To prove: There is a non-abelian group of order $n$

Proof: Note that the product $pq^{j}$ divides $n$ .

We can construct a non-abelian group $H$ of order $pq^{j}$ as follows: consider the additive group of the field of size $q^{j}$ . The multiplicative group of this field is a cyclic group of size $q^{j}-1$ . Since $p$ divides $q^{j}-1$ , it has a subgroup of order $p$ . Construct a semidirect product of the additive group of order $q^{j}$ with this subgroup of order $p$ .

We can now construct a non-abelian group $G$ of order $n$ as the external direct product:

$G=H\times \mathbb {Z} /(n/pq^{j})\mathbb {Z}$

(2) implies (1)

We prove the claim by induction on the number. Note that any divisor of a number that satisfies the condition also satisfies the condition.

Base case for induction ( $n=1$ ): Obvious

Inductive step: The inductive hypothesis is that the result holds for all smaller numbers.

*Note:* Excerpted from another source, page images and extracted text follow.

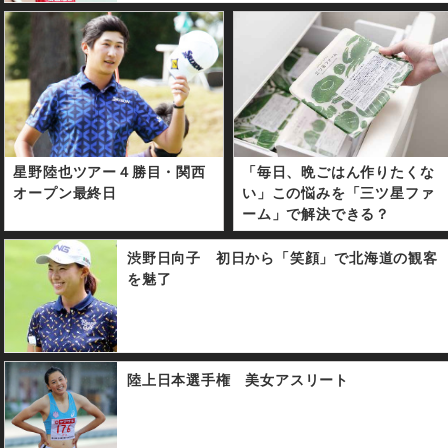
星野陸也ツアー４勝目・関西
「毎日、晩ごはん作りたくな
オープン最終日
い」この悩みを「三ツ星ファ
ーム」で解決できる？
渋野日向子 初日から「笑顔」で北海道の観客
を魅了
陸上日本選手権 美女アスリート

Given: A natural number $n$ has prime factorization of the form $n=p_{1}^{k_{1}}p_{2}^{k_{2}}\dots p_{r}^{k_{r}}$ with $k_{i}\leq 2$ for all $i$ AND $p_{i}$ does not divide $p_{j}^{k_{j}}-1$ for any $1\leq i,j\leq r$ . $G$ is a group of order $n$ .

To prove: $G$ is abelian

Proof:

Step no.	Assertion/construction	Facts used	Give data used	Previous steps used	Explanation
1	Every proper subgroup of $G$ is abelian	Fact (1)	inductive hypothesis arithmetic condition on $n$		Any divisor of $n$ satisfies the conditions necessary for the inductive hypothesis to apply. Applying the inductive hypothesis, we obtain that every subgroup is abelian.
2	$G$ is metabelian; specifically, either $G$ is abelian or it contains an abelian maximal normal subgroup $N$ such that the quotient group $G/N$ is cyclic of prime order $p$ for some $p$ dividing $n$	Fact (2)		Step (1)	Step-fact combination direct
3	If $G$ is non-abelian, the maximal normal subgroup $N$ has an automorphism $\sigma$ of order $p$			Step (2)	[SHOW MORE] Pick an element $x$ in $G$ and outside $N$ . Consider the automorphism $\sigma$ of $N$ induced by conjugation by this element. Since the $p^{th}$ power of this element is in the abelian subgroup $N$ , the automorphism has order dividing $p_{i}$ . However, since $G$ is non-abelian, the automorphism must be nontrivial (if it were trivial then $N$ and $x$ would centralize each other, and hence generate an abelian group, which would be all of $G$ ).
4	$G$ must be abelian		condition on no $p_{i}$ dividing $p_{j}^{k_{j}}-1$ and all $k_{i}\leq 2$	Step (3)	[SHOW MORE] Since $N$ is abelian, all its Sylow subgroups are characteristic, hence $\sigma$ preserves each of them and its restriction to each has order either 1 or $p$ . If we show that $\sigma$ restricts to the identity on each Sylow subgroup, then $\sigma$ would be the identity on all of $N$ , contradicting Step (3). We show this by making two cases on the Sylow subgroups of $N$ . $p=p_{j}$ : In this case, the corresponding Sylow subgroup of $N$ has order $p_{j}^{k_{j}-1}$ , which is either 1 or $p$ . However, a group of order 1 or $p$ does not have any automorphism of order $p$ , therefore $\sigma$ must restrict to the identity. $p\neq p_{j}$ : The fixed-point subgroup has order $p_{j}^{l}$ where $0\leq l\leq k_{j}$ . If $l<k_{j}$ , then the set that is not fixed has size $p_{j}^{l}(p_{j}^{k_{j}-l}-1)$ . All orbit sizes in this must equal $p$ , so $p$ must divide $p_{j}^{k_{j}-l}-1$ . If $l<k_{j}$ , then this means $k_{j}-l\in \{1,2\}$ . Thus, $p$ divides $p_{j}-1$ or $p_{j}^{2}-1$ . Since $p_{j}-1$ divides $p_{j}^{2}-1$ , we get that $p$ divides $p_{j}^{2}-1$ , contradicting our assumption.